Imaginez que la gauche non communiste unie ait fait de même: elle serait arrivée en tête de toutes les listes, devant la droite comme devant FEMU A CORSICA et la dynamique de l’union, après fusion avec la seule liste du FRONT DE GAUCHE, l’aurait probablement servi de la même manière qu’elle a servi à FEMU A CORSICA.
Pour ce qui concerne Paul GIACOBBI, je ne conteste pas son ouverture à la résolution de la question Corse, qui attend toujours une réponse satisfaisante. Je ne peux cependant vous rejoindre lorsqu’il s’agit de lui attribuer des mérites qu’il ne possède pas.
Pour parler franchement je ne souhaite pas que la Corse soir gouvernée avec les méthodes qui sont appliquées au Conseil général de Haute Corse. On peut certes apparaitre comme un Chef de Clan éclairé, on n’en reste pas moins un Chef de Clan.

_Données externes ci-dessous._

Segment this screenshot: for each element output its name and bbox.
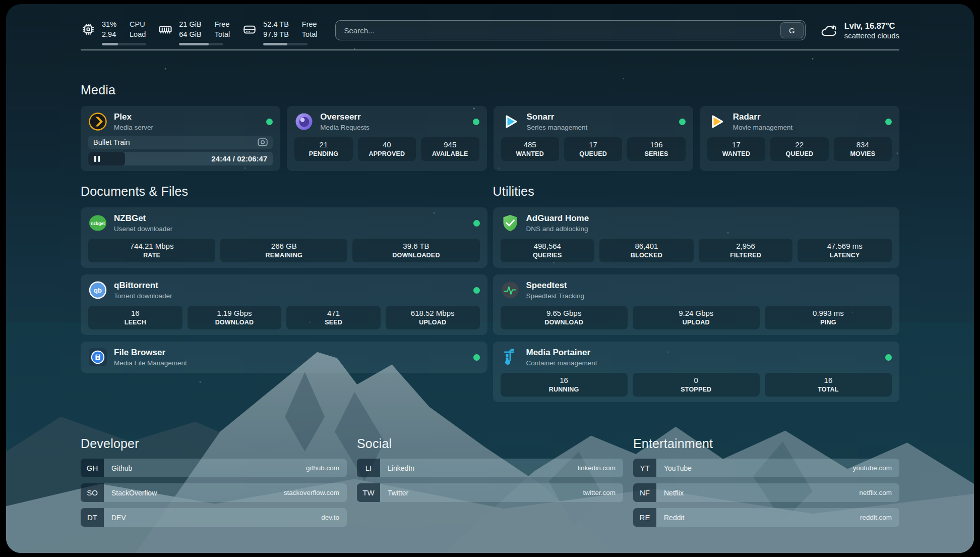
stat-rate: 744.21 Mbps RATE <box>88 239 215 262</box>
cpu-values: 31%2.94 <box>102 19 116 39</box>
bookmark-url: linkedin.com <box>578 464 616 472</box>
stat-upload: 9.24 Gbps UPLOAD <box>633 306 760 329</box>
now-playing-row: Bullet Train <box>88 136 273 149</box>
now-playing-title: Bullet Train <box>93 138 258 146</box>
cpu-metric: 31%2.94 CPULoad <box>81 19 146 45</box>
section-title-social: Social <box>357 436 623 451</box>
app-card-sonarr[interactable]: Sonarr Series management 485 WANTED 17 Q… <box>494 106 693 171</box>
bookmark-name: Github <box>111 464 132 472</box>
app-name: NZBGet <box>114 213 172 224</box>
stat-download: 9.65 Gbps DOWNLOAD <box>501 306 628 329</box>
status-online-dot <box>679 119 686 125</box>
status-online-dot <box>885 354 892 361</box>
bookmark-name: DEV <box>111 514 126 522</box>
stat-upload: 618.52 Mbps UPLOAD <box>386 306 480 329</box>
bookmark-dev[interactable]: DT DEV dev.to <box>81 508 347 527</box>
stat-downloaded: 39.6 TB DOWNLOADED <box>352 239 479 262</box>
app-description: Usenet downloader <box>114 225 172 233</box>
bookmark-github[interactable]: GH Github github.com <box>81 459 347 477</box>
app-card-adguard[interactable]: AdGuard Home DNS and adblocking 498,564 … <box>493 207 900 268</box>
bookmark-url: stackoverflow.com <box>284 489 339 496</box>
playback-time: 24:44 / 02:06:47 <box>211 154 267 163</box>
bookmark-youtube[interactable]: YT YouTube youtube.com <box>633 459 899 477</box>
stat-available: 945 AVAILABLE <box>421 137 479 161</box>
app-description: Series management <box>527 124 588 131</box>
app-description: Movie management <box>733 124 793 131</box>
bookmark-abbr: GH <box>81 459 104 477</box>
app-card-portainer[interactable]: Media Portainer Container management 16 … <box>493 342 900 402</box>
app-card-speedtest[interactable]: Speedtest Speedtest Tracking 9.65 Gbps D… <box>493 274 900 335</box>
stat-wanted: 485 WANTED <box>501 137 559 161</box>
section-documents: Documents & Files nzbget NZBGet Usenet d… <box>81 184 487 373</box>
stat-queries: 498,564 QUERIES <box>501 239 595 262</box>
cpu-progress-bar <box>102 43 146 45</box>
bookmark-abbr: TW <box>357 483 380 502</box>
app-description: Media server <box>114 124 153 131</box>
app-description: DNS and adblocking <box>526 225 589 233</box>
stat-ping: 0.993 ms PING <box>765 306 892 329</box>
stat-series: 196 SERIES <box>627 137 685 161</box>
app-card-radarr[interactable]: Radarr Movie management 17 WANTED 22 QUE… <box>700 106 899 171</box>
stat-queued: 17 QUEUED <box>564 137 622 161</box>
dashboard-window: 31%2.94 CPULoad 21 GiB64 GiB <box>6 4 974 553</box>
svg-text:qb: qb <box>94 287 102 294</box>
stat-blocked: 86,401 BLOCKED <box>599 239 694 262</box>
cpu-labels: CPULoad <box>130 19 146 39</box>
bookmark-url: twitter.com <box>583 489 616 496</box>
app-card-overseerr[interactable]: Overseerr Media Requests 21 PENDING 40 A… <box>287 106 486 171</box>
stat-leech: 16 LEECH <box>88 306 182 329</box>
bookmark-netflix[interactable]: NF Netflix netflix.com <box>633 483 899 502</box>
bookmark-url: youtube.com <box>853 464 892 472</box>
app-card-nzbget[interactable]: nzbget NZBGet Usenet downloader 744.21 M… <box>81 207 487 268</box>
memory-icon <box>158 22 173 37</box>
status-online-dot <box>473 119 479 125</box>
app-name: Plex <box>114 112 153 122</box>
bookmark-name: Reddit <box>664 514 684 522</box>
bookmark-stackoverflow[interactable]: SO StackOverflow stackoverflow.com <box>81 483 347 502</box>
bookmark-reddit[interactable]: RE Reddit reddit.com <box>633 508 899 527</box>
memory-labels: FreeTotal <box>215 19 230 39</box>
app-description: Speedtest Tracking <box>526 292 585 300</box>
bookmark-url: reddit.com <box>860 514 892 521</box>
status-online-dot <box>885 119 892 125</box>
search-input[interactable] <box>336 21 780 40</box>
section-title-documents: Documents & Files <box>81 184 487 199</box>
bookmark-name: Twitter <box>388 489 408 497</box>
bookmark-name: LinkedIn <box>388 464 414 472</box>
bookmark-twitter[interactable]: TW Twitter twitter.com <box>357 483 623 502</box>
plex-icon <box>88 112 107 131</box>
bookmark-abbr: NF <box>633 483 656 502</box>
app-name: Overseerr <box>320 112 370 122</box>
search-engine-button[interactable]: G <box>780 22 804 38</box>
app-card-plex[interactable]: Plex Media server Bullet Train <box>81 106 280 171</box>
app-description: Torrent downloader <box>114 292 172 300</box>
app-description: Media File Management <box>114 359 187 367</box>
app-name: Radarr <box>733 112 793 122</box>
bookmark-abbr: LI <box>357 459 380 477</box>
bookmark-abbr: RE <box>633 508 656 527</box>
stat-total: 16 TOTAL <box>765 373 892 397</box>
section-title-entertainment: Entertainment <box>633 436 899 451</box>
stat-stopped: 0 STOPPED <box>633 373 760 397</box>
playback-progress-fill <box>88 152 125 165</box>
bookmark-linkedin[interactable]: LI LinkedIn linkedin.com <box>357 459 623 477</box>
playback-progress-bar: 24:44 / 02:06:47 <box>88 152 273 165</box>
memory-progress-bar <box>179 43 223 45</box>
status-online-dot <box>473 220 480 227</box>
disk-progress-bar <box>263 43 308 45</box>
now-playing-icon <box>258 138 268 146</box>
bookmark-group-social: Social LI LinkedIn linkedin.com TW Twitt… <box>357 436 623 527</box>
app-name: Sonarr <box>527 112 588 122</box>
section-utilities: Utilities AdGuard Home <box>493 184 900 402</box>
svg-text:nzbget: nzbget <box>91 221 105 226</box>
bookmark-url: netflix.com <box>859 489 892 496</box>
app-card-qbittorrent[interactable]: qb qBittorrent Torrent downloader 16 <box>81 274 487 335</box>
disk-metric: 52.4 TB97.9 TB FreeTotal <box>242 19 317 45</box>
qbittorrent-icon: qb <box>88 281 107 300</box>
pause-button[interactable] <box>94 156 100 162</box>
app-card-filebrowser[interactable]: File Browser Media File Management <box>81 342 487 373</box>
bookmark-name: StackOverflow <box>111 489 157 497</box>
stat-latency: 47.569 ms LATENCY <box>798 239 892 262</box>
overseerr-icon <box>294 112 314 131</box>
bookmark-abbr: DT <box>81 508 104 527</box>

ce sont d’ailleurs les propos qu’a tenus Gilles Siméoni dans un entretien à Corse Matin le mercredi 23 mars dernier.
De ce point de vue, quitte à vous surprendre, je serais davantage porté à accorder davantage ma confiance à Gilles Simeoni et Jean Christophe Angelini.
Pour en terminer, si je n’ai pas accordé ma confiance à Paul Giacobbi au premier tour, et appelé à voter Emile Zuccarelli, ce n’est pas pour la ligne politique de ce dernier, que je ne partage pas pour ce qui concerne la Corse , que je me suis prononcé, mais sur le comportement de Paul Giacobbi sur un certain nombre de sujets qui ont pour moi une grande importance qui tiennent à l’éthique à la conduite des affaires publiques et à la morale.
saveriu on sam, 27th mar 2010 14:14
Ne connaissant pas les arcanes du Conseil Général ni les turpitudes qui peuvent si exercer,je ne pourrai donc pas vous répondre sur ce point précis,je pense aussi que si la morale ou l’éthique ne si applique pas (mais où s’appliquent telles vraiment,dans ce style de d’institution?);Mr Zuccarelli ne donne pas sa part aux chiens en ce qui concerne les entorses répétées
aux bonnes moeurs Républiquaine tant louées.
Pour en revenir aux élections,je pense réellement que plus que la politique des personnes présentent sur les listes nous votons
en Corse plus, pour (ou contre)l’homme, que pour ces idées.
En revanche je suis d’accord avec vous pour mettre en exergue les qualités de Siméoni (moins celles d’Angelini)pour porter un projet neuf pour la Corse ( il y a du travail) ou tous les gens de bonne volonté y aurons leur place(Giacobbi et vous par exemple).
J T GUIDONI on sam, 27th mar 2010 19:43
Salute,
je pense que la principale raison du vote des Corses est le rejet d’une société inégalitaire, une société violente, les racines profondes de ce vote sont avant tout sociales: l’emploi, le travail même s’il ne sont pas des domaines de compétences de la CTC ont pesé très fortement sur ce scrutin.
Il n’y a pas de plus grande urgence que de comprendre la partie sociale d’une société trop inégalitaire( 20% des ménages Corses vivent avec des revenus inférieur au seuil de pauvreté). Il y a une violence subie qui ne dit pas son nom: la mise à l’écart de la société, le droit du plus fort, les logiques administratives et institutionneles, la logique du guichet, le mépris; celle des promesses non tenus et des espoirs déçus; celle de celui qui ne vous écoute pas parce que vous ne comptez pas; celle de l’absence de réponse à vos questions,à vos incompréhensions.
C’est dire l’immense effort de rénovation des politiques,sociales et économiques, qu’il faut entreprendre.
Tel est le défi permanent des gouvernants d’aujourd’hui.Tel est le fondement toujours actuel: être porteurs d’égalité sociale.